===== Data to examine =====

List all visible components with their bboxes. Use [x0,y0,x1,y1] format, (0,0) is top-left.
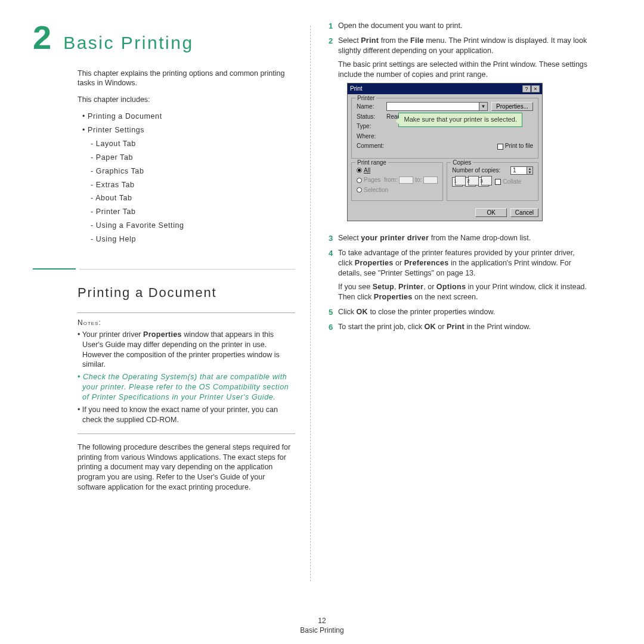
steps-list: 1 Open the document you want to print. 2… [329,21,588,335]
printer-name-dropdown[interactable]: ▼ [386,102,488,111]
page-footer: 12 Basic Printing [0,617,644,634]
running-title: Basic Printing [0,626,644,634]
section-title: Printing a Document [78,284,295,302]
toc-item: Printing a Document [78,112,295,122]
toc-subitem: Using a Favorite Setting [86,221,295,231]
includes-label: This chapter includes: [78,95,295,105]
print-range-label: Print range [355,159,388,167]
toc-subitem: Printer Tab [86,207,295,217]
left-column: 2 Basic Printing This chapter explains t… [33,21,307,581]
printer-group-label: Printer [355,94,376,103]
toc-subitem: Using Help [86,234,295,244]
step: 6 To start the print job, click OK or Pr… [329,322,588,336]
collate-checkbox[interactable] [495,179,501,185]
cancel-button[interactable]: Cancel [510,208,538,217]
notes-label: Notes: [78,318,295,327]
toc-item: Printer Settings [78,125,295,135]
help-icon[interactable]: ? [522,85,531,92]
section-rule [33,268,295,270]
right-column: 1 Open the document you want to print. 2… [314,21,588,581]
step: 5 Click OK to close the printer properti… [329,307,588,321]
notes-box: Notes: Your printer driver Properties wi… [78,312,295,434]
range-pages-radio[interactable] [357,178,362,183]
toc-subitem: Layout Tab [86,139,295,149]
from-input[interactable] [399,177,413,184]
column-divider [310,26,311,581]
chapter-title: Basic Printing [63,31,193,55]
ok-button[interactable]: OK [475,208,506,217]
step: 2 Select Print from the File menu. The P… [329,36,588,233]
dialog-titlebar: Print ?× [348,83,542,94]
note-item-emphasis: Check the Operating System(s) that are c… [78,372,295,402]
toc-subitem: Graphics Tab [86,166,295,177]
chapter-number: 2 [33,21,51,54]
toc-subitem: Extras Tab [86,180,295,190]
chevron-down-icon[interactable]: ▼ [479,103,487,110]
to-input[interactable] [423,177,438,184]
page-number: 12 [0,617,644,625]
closing-para: The following procedure describes the ge… [78,442,295,493]
close-icon[interactable]: × [531,85,540,92]
copies-input[interactable]: 1 [510,166,527,175]
chapter-intro: This chapter explains the printing optio… [78,69,295,89]
chapter-heading: 2 Basic Printing [33,21,295,55]
print-dialog: Print ?× Printer Name: ▼ [347,83,543,221]
copies-group-label: Copies [451,159,473,167]
step: 4 To take advantage of the printer featu… [329,248,588,305]
callout-tip: Make sure that your printer is selected. [398,113,522,127]
range-all-radio[interactable] [357,168,362,173]
toc-list: Printing a Document Printer Settings Lay… [78,112,295,244]
step: 3 Select your printer driver from the Na… [329,233,588,247]
step: 1 Open the document you want to print. [329,21,588,35]
spinner-buttons[interactable]: ▲▼ [527,166,533,175]
range-selection-radio[interactable] [357,187,362,193]
dialog-title: Print [350,85,363,93]
toc-subitem: Paper Tab [86,153,295,163]
note-item: Your printer driver Properties window th… [78,330,295,370]
properties-button[interactable]: Properties... [491,102,533,111]
note-item: If you need to know the exact name of yo… [78,405,295,425]
toc-subitem: About Tab [86,193,295,203]
print-to-file-checkbox[interactable] [497,144,503,150]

=====

Activity: Copy all of the data above exactly. Leave out every picture.

Written solution:
List all visible components with their bboxes. Use [x0,y0,x1,y1] format, (0,0) is top-left.
steps-list: 1 Open the document you want to print. 2… [329,21,588,335]
printer-name-dropdown[interactable]: ▼ [386,102,488,111]
page-footer: 12 Basic Printing [0,617,644,634]
running-title: Basic Printing [0,626,644,634]
section-title: Printing a Document [78,284,295,302]
toc-item: Printing a Document [78,112,295,122]
toc-subitem: Using a Favorite Setting [86,221,295,231]
includes-label: This chapter includes: [78,95,295,105]
print-range-label: Print range [355,159,388,167]
toc-subitem: Printer Tab [86,207,295,217]
left-column: 2 Basic Printing This chapter explains t… [33,21,307,581]
printer-group-label: Printer [355,94,376,103]
toc-subitem: Using Help [86,234,295,244]
step: 6 To start the print job, click OK or Pr… [329,322,588,336]
collate-checkbox[interactable] [495,179,501,185]
cancel-button[interactable]: Cancel [510,208,538,217]
notes-label: Notes: [78,318,295,327]
toc-item: Printer Settings [78,125,295,135]
help-icon[interactable]: ? [522,85,531,92]
section-rule [33,268,295,270]
right-column: 1 Open the document you want to print. 2… [314,21,588,581]
step: 5 Click OK to close the printer properti… [329,307,588,321]
notes-box: Notes: Your printer driver Properties wi… [78,312,295,434]
range-pages-radio[interactable] [357,178,362,183]
toc-subitem: Layout Tab [86,139,295,149]
from-input[interactable] [399,177,413,184]
column-divider [310,26,311,581]
chapter-title: Basic Printing [63,31,193,55]
ok-button[interactable]: OK [475,208,506,217]
step: 2 Select Print from the File menu. The P… [329,36,588,233]
dialog-titlebar: Print ?× [348,83,542,94]
note-item-emphasis: Check the Operating System(s) that are c… [78,372,295,402]
toc-subitem: Graphics Tab [86,166,295,177]
chapter-number: 2 [33,21,51,54]
toc-subitem: Extras Tab [86,180,295,190]
chevron-down-icon[interactable]: ▼ [479,103,487,110]
to-input[interactable] [423,177,438,184]
page-number: 12 [0,617,644,625]
closing-para: The following procedure describes the ge… [78,442,295,493]
close-icon[interactable]: × [531,85,540,92]
copies-input[interactable]: 1 [510,166,527,175]
chapter-intro: This chapter explains the printing optio… [78,69,295,89]
chapter-heading: 2 Basic Printing [33,21,295,55]
print-dialog: Print ?× Printer Name: ▼ [347,83,543,221]
copies-group-label: Copies [451,159,473,167]
step: 4 To take advantage of the printer featu… [329,248,588,305]
callout-tip: Make sure that your printer is selected. [398,113,522,127]
range-all-radio[interactable] [357,168,362,173]
toc-list: Printing a Document Printer Settings Lay… [78,112,295,244]
step: 3 Select your printer driver from the Na… [329,233,588,247]
step: 1 Open the document you want to print. [329,21,588,35]
spinner-buttons[interactable]: ▲▼ [527,166,533,175]
range-selection-radio[interactable] [357,187,362,193]
dialog-title: Print [350,85,363,93]
toc-subitem: Paper Tab [86,153,295,163]
note-item: Your printer driver Properties window th… [78,330,295,370]
properties-button[interactable]: Properties... [491,102,533,111]
note-item: If you need to know the exact name of yo… [78,405,295,425]
toc-subitem: About Tab [86,193,295,203]
print-to-file-checkbox[interactable] [497,144,503,150]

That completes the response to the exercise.